▶ [WORK ITEM]:
Reproduce only the lines that run from the line with "temperature for about 30 minutes." to the last line of the material, both ends included, exactly as they appear.

▶ [TASK INPUTS]:
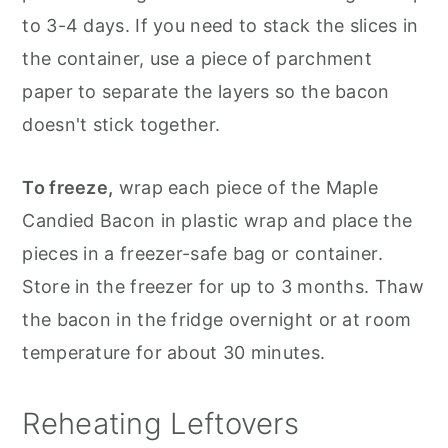
to 3-4 days. If you need to stack the slices in
the container, use a piece of parchment
paper to separate the layers so the bacon
doesn't stick together.
To freeze,
wrap each piece of the Maple
Candied Bacon in plastic wrap and place the
pieces in a freezer-safe bag or container.
Store in the freezer for up to 3 months. Thaw
the bacon in the fridge overnight or at room
temperature for about 30 minutes.
Reheating Leftovers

▶ [RESPONSE BELOW]:
temperature for about 30 minutes.
Reheating Leftovers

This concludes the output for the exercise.